## [WHAT THIS TASK INVOLVES]
The line containing "Доставка та оплата" marks the start; repeat it and every following line exactly through the end of the entries.

## [DATA EXTRACT]
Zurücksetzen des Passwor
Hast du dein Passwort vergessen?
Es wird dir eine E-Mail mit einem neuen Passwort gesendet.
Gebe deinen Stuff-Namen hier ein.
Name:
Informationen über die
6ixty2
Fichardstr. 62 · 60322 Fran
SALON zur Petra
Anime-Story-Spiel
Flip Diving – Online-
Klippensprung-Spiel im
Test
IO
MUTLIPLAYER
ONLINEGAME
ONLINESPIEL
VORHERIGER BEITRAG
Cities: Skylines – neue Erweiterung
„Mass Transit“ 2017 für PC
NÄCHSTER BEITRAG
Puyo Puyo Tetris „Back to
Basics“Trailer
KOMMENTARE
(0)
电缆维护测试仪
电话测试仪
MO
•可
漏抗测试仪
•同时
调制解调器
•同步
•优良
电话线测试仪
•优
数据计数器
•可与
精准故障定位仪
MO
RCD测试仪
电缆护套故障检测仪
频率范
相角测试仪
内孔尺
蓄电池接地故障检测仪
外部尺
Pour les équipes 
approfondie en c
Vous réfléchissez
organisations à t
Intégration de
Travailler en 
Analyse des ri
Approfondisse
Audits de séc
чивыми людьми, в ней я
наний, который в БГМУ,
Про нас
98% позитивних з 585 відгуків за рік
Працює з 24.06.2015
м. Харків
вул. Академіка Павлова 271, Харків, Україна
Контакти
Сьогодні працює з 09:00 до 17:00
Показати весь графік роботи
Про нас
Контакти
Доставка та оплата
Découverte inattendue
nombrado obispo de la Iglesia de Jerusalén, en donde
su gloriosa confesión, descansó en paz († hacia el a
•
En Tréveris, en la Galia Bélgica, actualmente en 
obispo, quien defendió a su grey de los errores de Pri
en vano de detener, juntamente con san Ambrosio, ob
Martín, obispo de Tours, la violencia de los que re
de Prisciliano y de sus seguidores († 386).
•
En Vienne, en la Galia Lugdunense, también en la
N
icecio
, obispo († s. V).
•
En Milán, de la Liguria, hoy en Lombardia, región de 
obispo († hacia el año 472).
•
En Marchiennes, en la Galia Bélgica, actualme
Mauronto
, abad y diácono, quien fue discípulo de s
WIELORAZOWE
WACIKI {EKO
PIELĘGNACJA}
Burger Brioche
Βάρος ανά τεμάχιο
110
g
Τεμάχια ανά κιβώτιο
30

## [ANSWER FOR THE TASK]
Доставка та оплата
Découverte inattendue
nombrado obispo de la Iglesia de Jerusalén, en donde
su gloriosa confesión, descansó en paz († hacia el a
•
En Tréveris, en la Galia Bélgica, actualmente en 
obispo, quien defendió a su grey de los errores de Pri
en vano de detener, juntamente con san Ambrosio, ob
Martín, obispo de Tours, la violencia de los que re
de Prisciliano y de sus seguidores († 386).
•
En Vienne, en la Galia Lugdunense, también en la
N
icecio
, obispo († s. V).
•
En Milán, de la Liguria, hoy en Lombardia, región de 
obispo († hacia el año 472).
•
En Marchiennes, en la Galia Bélgica, actualme
Mauronto
, abad y diácono, quien fue discípulo de s
WIELORAZOWE
WACIKI {EKO
PIELĘGNACJA}
Burger Brioche
Βάρος ανά τεμάχιο
110
g
Τεμάχια ανά κιβώτιο
30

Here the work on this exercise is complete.